Risk & Economy » 5 things FDs need to know this week

5 things FDs need to know this week

As the week comes to an end, we pick out five highlights from the past five days

1. Air Berlin frequent flyer programme files for insolvency

After Air Berlin filed for insolvency last week, it’s frequent flyer programme, Top Bonus, has been forced to do the same.

Members who have points on their accounts will not be able to use them, and the programme stopped members from collecting and using points after the Air Berlin’s insolvency filing.

Germany’s second largest carrier was forced to file for insolvency after its major shareholder, Etihad, pulled funding. Etihad has a 70% stake in the Top Bonus frequent flyer programme.

Air Berlin will continue flying after being bailed out to the tune of a €150 million loan from the German government.

2. Spotify signs deal with Warner Music

After two years of negotiations, Spotify and Warner Music have signed a long-term licensing deal.

The deal will allow Spotify to make Warner Music’s catalogue of artists available to its 140 million subscribers and is the final of the three music label giants to agree to long-term deals, after Universal and Sony also signed.

The deal is seen as the final obstacle for the Swedish company to list shares, which it is hoping to do via a direct listing on the New York Stock Exchange trading private stock on the public market, which allows investors to buy shares from existing owners without raising money.

 3. Non-executive director course launched

University of Edinburgh Business School is offering a new programme that aims to teach participants what it means to be a non-executive director.

The experiential course has been developed in partnership with executive search and selection firm, FWB Park Brown and will cover topics including the audit committee, managing boardroom dynamics, understanding conflict and gaining influence, the remuneration committee and the role of a non-executive director in a crisis.

The programme features workshops delivered by some of the UK’s most senior company executives, including: Gary Hughes, Chairman, Audit Committee, Booker Group plc; George Elliott, Chairman, Craneware plc; Isobel Sharp, Non-executive Director, IMI plc; Crawford Gillies, Chairman, Remuneration Committee, Barclays plc; Ian Marchant, Chairman, The Wood Group plc.

The four intensive evening sessions will run between September and December 2017, led by the Business School’s Professor John Amis.

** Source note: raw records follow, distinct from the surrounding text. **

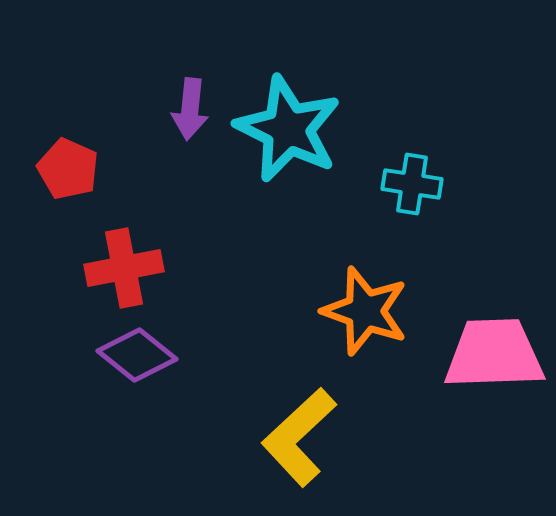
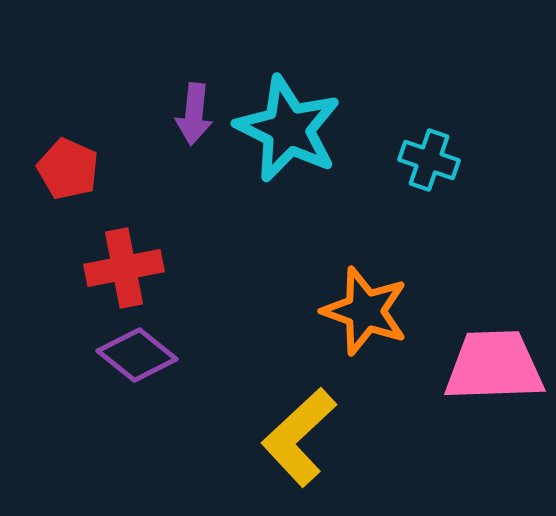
purple arrow: moved 4 px right, 5 px down
cyan cross: moved 17 px right, 24 px up; rotated 10 degrees clockwise
pink trapezoid: moved 12 px down
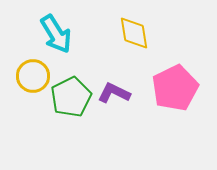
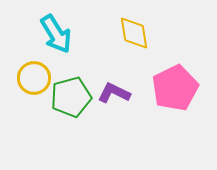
yellow circle: moved 1 px right, 2 px down
green pentagon: rotated 12 degrees clockwise
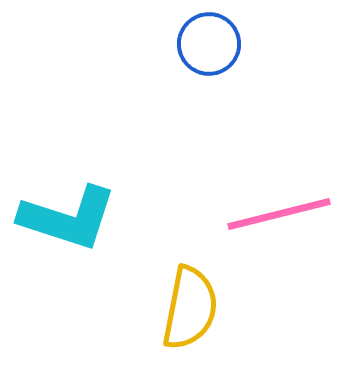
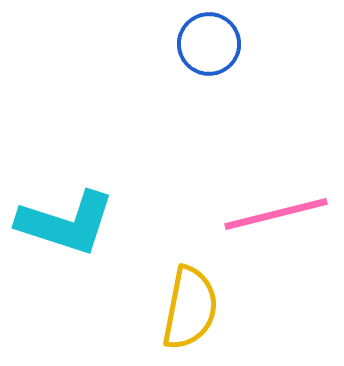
pink line: moved 3 px left
cyan L-shape: moved 2 px left, 5 px down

4. SMEs hit by HMRC for VAT underpayment

HMRC collected an extra £3.4 billion from small and medium sized businesses through investigations into the under-payment of VAT in 2016/17.

VAT revenue from SMEs accounted for 49% of the additional tax take from investigations into SMEs by HMRC’s compliance teams, up 4% from the total VAT take last year, when it made up 45%.

SMEs are being hit hard by HMRCs crack down on tax evasion, and as the investigations continue to yield good results, there is speculation that this increasing pressure on SMEs is set to continue.

5. US charges two Société Générale execs over Libor manipulation

The United States Department of Justice has indicted two French bank managers for participating in alleged Libor manipulation.

Danielle Sindzingre, 54, and Muriel Bescond, 49, were charged with one count of conspiring to transmit false reports concerning market information that tends to affect a commodity, and four counts of transmitting such false reports.

The FBI is investigating claims that when Sindzingre was Global Head of Treasury and Bescond was Head Treasury Paris at the French bank, the pair knowingly instructed their employees to submit inaccurately low Libor contributions, to make it appear that Société Générale was able to borrow money at more favourable rates than it actually was. This was allegedly done with knowledge that the true rates at which Société Générale was borrowing money were higher than the rates it was submitting as part of the Libor calculation.

In total, it is estimated that the defendants’ misconduct caused over $170 million in harm to the global financial markets, according to the indictment.